*** DATASET RECORDS ***

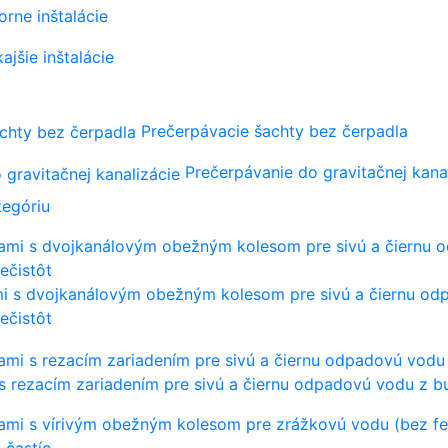
orne inštalácie
ajšie inštalácie
Prečerpávacie šachty bez čerpadla
Prečerpávanie do gravitačnej kana
tegóriu
mi s dvojkanálovým obežným kolesom pre sivú a čiernu o
ečistôt
s rezacím zariadením pre sivú a čiernu odpadovú vodu z b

***

REQUIRED WORK
Please reproduce the entries above line by line, exactly, leaving out each image.

OUTPUT OF THE EXERCISE
orne inštalácie
ajšie inštalácie
Prečerpávacie šachty bez čerpadla
Prečerpávanie do gravitačnej kana
tegóriu
mi s dvojkanálovým obežným kolesom pre sivú a čiernu o
ečistôt
s rezacím zariadením pre sivú a čiernu odpadovú vodu z b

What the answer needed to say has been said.